It was my first time at Band on the Wall for a gig since it reopened, and you can see why there was so much time, effort and money spent on regenerating the venue. There's rarely such a connection between venue, bands and audience as you find there. That said, it's quirks are as much an irritant as they are charming. At a packed gig for Candi Staton, I'd arrived a little late, seeing the doors opened at 8pm assumed there would be a support or a long wait before she came on. I'll know for next time - so coming in at 8.45pm I missed the first couple of songs. Annoying though. The sound of the gig was great - she's got an amazing voice still, a brilliant stage persona that clearly has a new lease of life since she's been "rediscovered", songs to die for, and a top notch band who can equally do country, southern soul or funk with aplomb. As I say, the gig was packed, and the historical architecture of the building includes too intrusive poles that restrict views for a substantial part of the venue. If you want to see the band, get there early in other words. Though I wasn't quite in the mood for southern soul after my first day back at work, there's no denying that I was foot-tapping, hip-moving, and smiling by the end. I'd have paid the price of admission just to hear her sing her wonderful "I'd rather be an old man's sweetheart than a young man's fool", never mind "Young Hearts Run Free", "Suspicious Minds" and the rest.

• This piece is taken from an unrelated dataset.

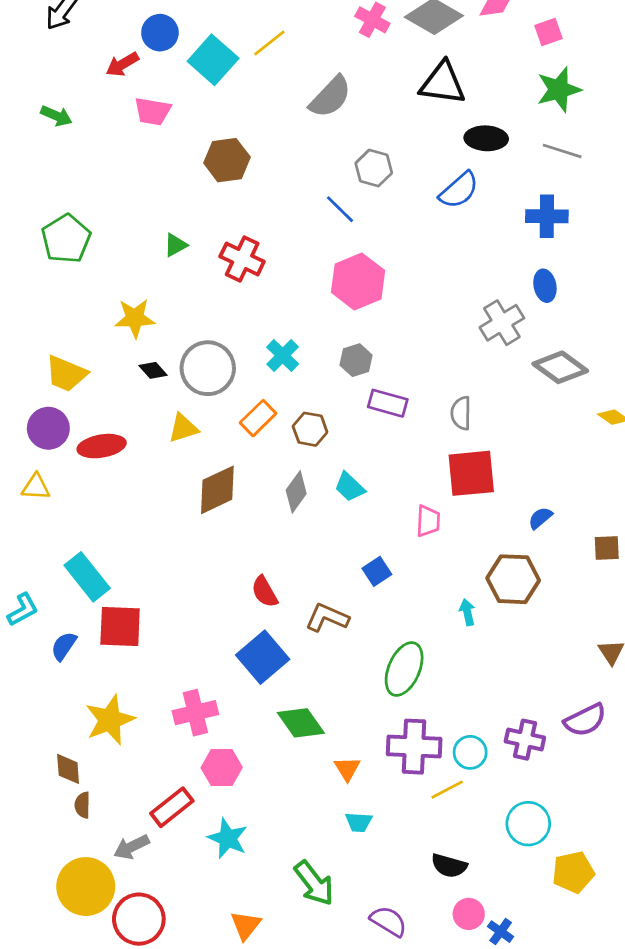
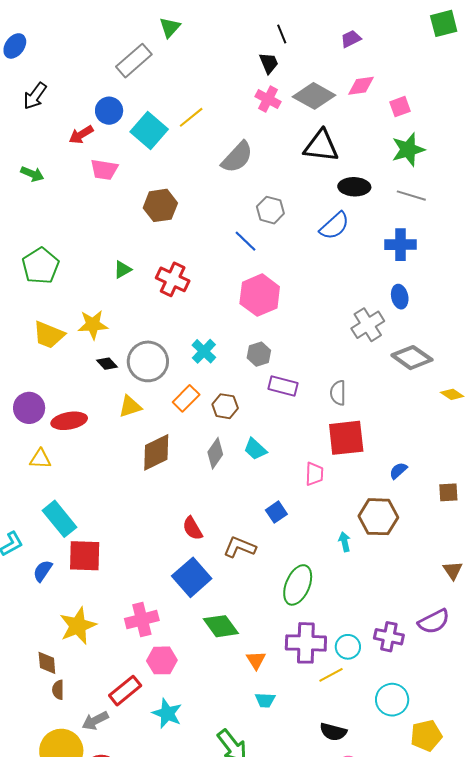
yellow trapezoid: (66, 374) -> (49, 335), moved
yellow triangle: (36, 487) -> (40, 459), moved

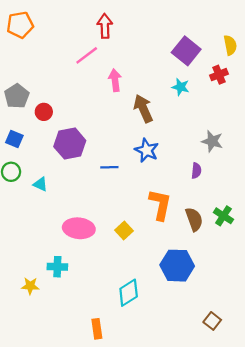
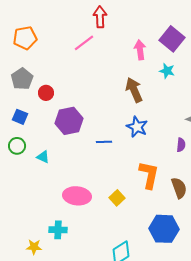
orange pentagon: (20, 25) -> (25, 38), moved
pink arrow: (115, 80) -> (140, 50), moved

My musical taste is nothing if its not diverse and though I attended Chris Cunningham on a whim, I was looking forward to the show. Another old venue - this time the Opera House, which has a crumbling grandeur similar to places of its type and age which I liked alot. I think we'll regret it when we've renovated all such places. A video maker turned perfomer, the Chris Cunningham Live show is a choreographed piece of live video mixing featuring three large screens and a deafening musical assemblage. Its been successfully shown at a number of "digital" arts events over the last year, and the good sized crowd was clearly relishing the opportunity to be next. First up were the band Beak>, local support Lonelady unfortunately laid low by illness. My friends gave them little time before retiring to the bar, but I was quite impressed by their quiet austerity. A band featuring Portishead's Geoff Barrow, they are an immobile post-rock trio, fundamentally serious in their non-showy intent; but as a prelude, and in their own right, I enjoyed the dynamics, of their Can-lite pieces, more early 70s King Crimson (though without Fripp's pulsating guitar work) than another Mogwai. Nice. Cunningham's show began without much fanfare. A corruscating avalanche of images across three screens with a musical accompaniment that ran from video game bleeps to hard hat techno chunks, accompanied by occasional off screen lights and lasers. I hadn't known what to expect and was pretty transfixed for the whole hour. In it's way it was a predictable montage, of a horrorshow imagination that had clear David Lynch influences (Eraserhead, Dune), though also wouldn't have been that dissimilar to fans of "Freaks" and "Hollywood Babylon", whilst the whole show had a love of sounds and images that would otherwise be seen as distasteful or ugly that owes alot to experimentalists like Throbbing Gristle.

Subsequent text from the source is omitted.